■ TASK TO COMPLETE ■
Within the material below, how many lines carry the word "Example"? Answer with a single number.

(SOURCE DATA)

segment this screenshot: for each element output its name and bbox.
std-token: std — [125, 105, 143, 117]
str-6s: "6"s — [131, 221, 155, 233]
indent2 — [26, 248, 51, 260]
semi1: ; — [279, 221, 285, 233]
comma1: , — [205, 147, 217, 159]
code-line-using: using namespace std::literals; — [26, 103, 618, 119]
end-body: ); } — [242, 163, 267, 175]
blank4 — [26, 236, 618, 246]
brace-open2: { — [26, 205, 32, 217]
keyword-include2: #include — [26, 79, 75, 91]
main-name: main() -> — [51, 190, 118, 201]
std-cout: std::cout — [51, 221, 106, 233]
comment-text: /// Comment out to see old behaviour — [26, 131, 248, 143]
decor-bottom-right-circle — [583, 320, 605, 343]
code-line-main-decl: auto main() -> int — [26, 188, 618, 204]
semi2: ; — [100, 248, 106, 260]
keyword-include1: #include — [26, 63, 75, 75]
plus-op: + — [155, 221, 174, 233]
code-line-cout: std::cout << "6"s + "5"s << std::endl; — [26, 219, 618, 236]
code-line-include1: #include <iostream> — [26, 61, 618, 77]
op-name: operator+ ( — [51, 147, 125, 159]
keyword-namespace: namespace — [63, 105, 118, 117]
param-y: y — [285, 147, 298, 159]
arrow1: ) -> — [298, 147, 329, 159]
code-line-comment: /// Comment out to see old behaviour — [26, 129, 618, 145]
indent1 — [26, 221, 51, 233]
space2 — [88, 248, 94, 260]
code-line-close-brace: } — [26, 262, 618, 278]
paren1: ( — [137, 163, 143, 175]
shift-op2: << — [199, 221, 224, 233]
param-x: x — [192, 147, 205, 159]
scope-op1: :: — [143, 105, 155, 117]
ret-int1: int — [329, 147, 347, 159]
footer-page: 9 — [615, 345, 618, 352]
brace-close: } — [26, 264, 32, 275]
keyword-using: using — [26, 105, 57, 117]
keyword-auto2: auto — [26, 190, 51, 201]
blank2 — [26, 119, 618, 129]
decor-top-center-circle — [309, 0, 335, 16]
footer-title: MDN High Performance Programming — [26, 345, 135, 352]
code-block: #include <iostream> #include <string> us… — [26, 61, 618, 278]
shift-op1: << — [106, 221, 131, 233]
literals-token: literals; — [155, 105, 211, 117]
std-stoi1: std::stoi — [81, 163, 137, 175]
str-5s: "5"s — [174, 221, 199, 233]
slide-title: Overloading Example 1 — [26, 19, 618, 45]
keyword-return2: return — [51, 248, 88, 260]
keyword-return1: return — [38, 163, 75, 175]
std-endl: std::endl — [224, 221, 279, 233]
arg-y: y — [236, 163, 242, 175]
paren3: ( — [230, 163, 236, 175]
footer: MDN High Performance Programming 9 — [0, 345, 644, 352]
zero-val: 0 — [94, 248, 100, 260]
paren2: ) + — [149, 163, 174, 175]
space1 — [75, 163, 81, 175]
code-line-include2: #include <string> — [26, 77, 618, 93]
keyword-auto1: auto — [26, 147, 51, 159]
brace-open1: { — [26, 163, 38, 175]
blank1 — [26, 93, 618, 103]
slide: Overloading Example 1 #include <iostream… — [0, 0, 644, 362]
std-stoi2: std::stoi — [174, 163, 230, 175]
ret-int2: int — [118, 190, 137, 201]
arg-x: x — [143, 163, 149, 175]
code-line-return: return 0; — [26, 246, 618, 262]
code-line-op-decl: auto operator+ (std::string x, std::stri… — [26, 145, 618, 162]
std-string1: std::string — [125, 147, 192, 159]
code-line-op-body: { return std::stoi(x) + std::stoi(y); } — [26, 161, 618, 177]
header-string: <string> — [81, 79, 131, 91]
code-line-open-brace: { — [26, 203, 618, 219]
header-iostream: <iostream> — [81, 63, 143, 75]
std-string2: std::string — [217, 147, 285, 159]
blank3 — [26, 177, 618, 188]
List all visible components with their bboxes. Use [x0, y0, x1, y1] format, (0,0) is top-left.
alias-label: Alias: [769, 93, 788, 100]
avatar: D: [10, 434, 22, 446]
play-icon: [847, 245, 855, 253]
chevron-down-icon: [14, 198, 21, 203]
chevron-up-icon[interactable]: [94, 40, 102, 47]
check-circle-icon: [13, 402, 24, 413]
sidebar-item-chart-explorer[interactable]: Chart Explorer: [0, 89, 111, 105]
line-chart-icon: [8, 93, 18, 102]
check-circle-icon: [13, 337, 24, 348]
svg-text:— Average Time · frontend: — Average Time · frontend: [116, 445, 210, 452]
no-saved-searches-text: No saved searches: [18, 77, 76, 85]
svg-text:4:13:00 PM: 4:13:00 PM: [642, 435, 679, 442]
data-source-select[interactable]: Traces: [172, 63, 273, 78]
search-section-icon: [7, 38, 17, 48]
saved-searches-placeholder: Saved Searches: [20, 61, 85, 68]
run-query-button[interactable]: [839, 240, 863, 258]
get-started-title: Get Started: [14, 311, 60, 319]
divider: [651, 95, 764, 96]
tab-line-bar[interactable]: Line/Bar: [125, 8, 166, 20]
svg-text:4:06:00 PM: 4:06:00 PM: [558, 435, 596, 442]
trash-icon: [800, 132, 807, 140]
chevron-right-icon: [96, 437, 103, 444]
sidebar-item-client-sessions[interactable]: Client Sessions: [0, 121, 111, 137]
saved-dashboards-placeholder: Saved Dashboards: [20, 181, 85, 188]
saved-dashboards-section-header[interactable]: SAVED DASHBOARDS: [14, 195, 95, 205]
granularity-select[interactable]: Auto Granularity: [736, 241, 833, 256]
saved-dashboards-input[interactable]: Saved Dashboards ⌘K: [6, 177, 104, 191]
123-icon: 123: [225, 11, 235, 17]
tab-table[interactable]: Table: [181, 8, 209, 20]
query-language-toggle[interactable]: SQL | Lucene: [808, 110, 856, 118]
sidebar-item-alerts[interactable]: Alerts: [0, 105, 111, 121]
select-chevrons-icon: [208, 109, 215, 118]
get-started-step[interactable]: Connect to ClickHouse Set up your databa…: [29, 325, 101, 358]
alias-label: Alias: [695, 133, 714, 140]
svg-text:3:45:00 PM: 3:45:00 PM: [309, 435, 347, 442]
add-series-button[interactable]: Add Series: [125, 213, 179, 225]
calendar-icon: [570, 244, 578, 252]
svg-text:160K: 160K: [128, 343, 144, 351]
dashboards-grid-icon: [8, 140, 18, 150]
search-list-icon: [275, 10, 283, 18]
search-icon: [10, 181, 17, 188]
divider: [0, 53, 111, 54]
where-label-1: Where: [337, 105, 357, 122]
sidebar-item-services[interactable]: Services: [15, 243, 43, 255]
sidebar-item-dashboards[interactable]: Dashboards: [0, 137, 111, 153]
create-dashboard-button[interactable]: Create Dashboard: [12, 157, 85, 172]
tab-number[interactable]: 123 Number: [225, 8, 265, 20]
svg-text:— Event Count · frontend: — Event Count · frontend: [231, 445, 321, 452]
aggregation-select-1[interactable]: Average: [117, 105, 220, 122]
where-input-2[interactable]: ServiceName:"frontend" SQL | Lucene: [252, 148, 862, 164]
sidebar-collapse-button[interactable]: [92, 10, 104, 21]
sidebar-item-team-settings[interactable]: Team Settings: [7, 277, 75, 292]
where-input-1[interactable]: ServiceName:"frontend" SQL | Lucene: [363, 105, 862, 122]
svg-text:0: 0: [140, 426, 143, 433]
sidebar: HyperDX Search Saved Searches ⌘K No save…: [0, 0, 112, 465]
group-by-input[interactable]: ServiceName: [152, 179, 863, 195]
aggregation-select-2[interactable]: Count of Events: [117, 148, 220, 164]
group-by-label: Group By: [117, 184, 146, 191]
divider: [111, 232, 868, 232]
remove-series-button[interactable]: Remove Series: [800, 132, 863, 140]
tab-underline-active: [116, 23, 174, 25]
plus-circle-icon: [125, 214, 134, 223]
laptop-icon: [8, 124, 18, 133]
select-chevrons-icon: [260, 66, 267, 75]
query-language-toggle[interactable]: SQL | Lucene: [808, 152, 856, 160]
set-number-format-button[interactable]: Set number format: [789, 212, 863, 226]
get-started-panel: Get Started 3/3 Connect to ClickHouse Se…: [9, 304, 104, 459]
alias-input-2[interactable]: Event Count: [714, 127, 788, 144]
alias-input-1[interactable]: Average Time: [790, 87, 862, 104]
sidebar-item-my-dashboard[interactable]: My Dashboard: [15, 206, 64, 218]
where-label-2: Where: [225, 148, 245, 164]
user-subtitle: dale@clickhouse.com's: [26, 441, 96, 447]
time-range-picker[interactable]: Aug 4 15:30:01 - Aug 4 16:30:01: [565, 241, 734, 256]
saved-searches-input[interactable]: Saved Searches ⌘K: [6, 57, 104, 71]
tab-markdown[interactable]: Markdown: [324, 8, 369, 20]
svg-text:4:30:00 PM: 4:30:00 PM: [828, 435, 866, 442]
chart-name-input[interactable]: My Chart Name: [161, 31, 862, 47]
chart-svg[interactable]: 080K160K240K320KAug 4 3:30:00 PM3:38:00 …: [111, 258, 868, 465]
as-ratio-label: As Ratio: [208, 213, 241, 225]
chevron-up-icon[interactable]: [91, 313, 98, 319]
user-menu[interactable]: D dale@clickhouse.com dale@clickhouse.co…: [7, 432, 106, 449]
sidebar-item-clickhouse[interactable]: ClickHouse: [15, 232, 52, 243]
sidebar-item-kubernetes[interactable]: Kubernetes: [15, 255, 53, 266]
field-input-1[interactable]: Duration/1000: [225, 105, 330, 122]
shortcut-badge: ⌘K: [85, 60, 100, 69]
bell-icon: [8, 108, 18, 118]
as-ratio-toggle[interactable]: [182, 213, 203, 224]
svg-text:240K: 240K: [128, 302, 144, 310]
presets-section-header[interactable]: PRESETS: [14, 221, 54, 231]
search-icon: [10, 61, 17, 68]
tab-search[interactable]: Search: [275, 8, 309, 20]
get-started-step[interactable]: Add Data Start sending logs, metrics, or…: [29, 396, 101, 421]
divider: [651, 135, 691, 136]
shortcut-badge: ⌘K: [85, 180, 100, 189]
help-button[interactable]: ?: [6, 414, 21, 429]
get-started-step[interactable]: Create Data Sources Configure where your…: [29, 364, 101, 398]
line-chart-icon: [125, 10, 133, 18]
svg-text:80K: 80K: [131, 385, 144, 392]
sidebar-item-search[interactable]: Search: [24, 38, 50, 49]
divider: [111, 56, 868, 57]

(End SOURCE DATA)

■ RESULT ■
2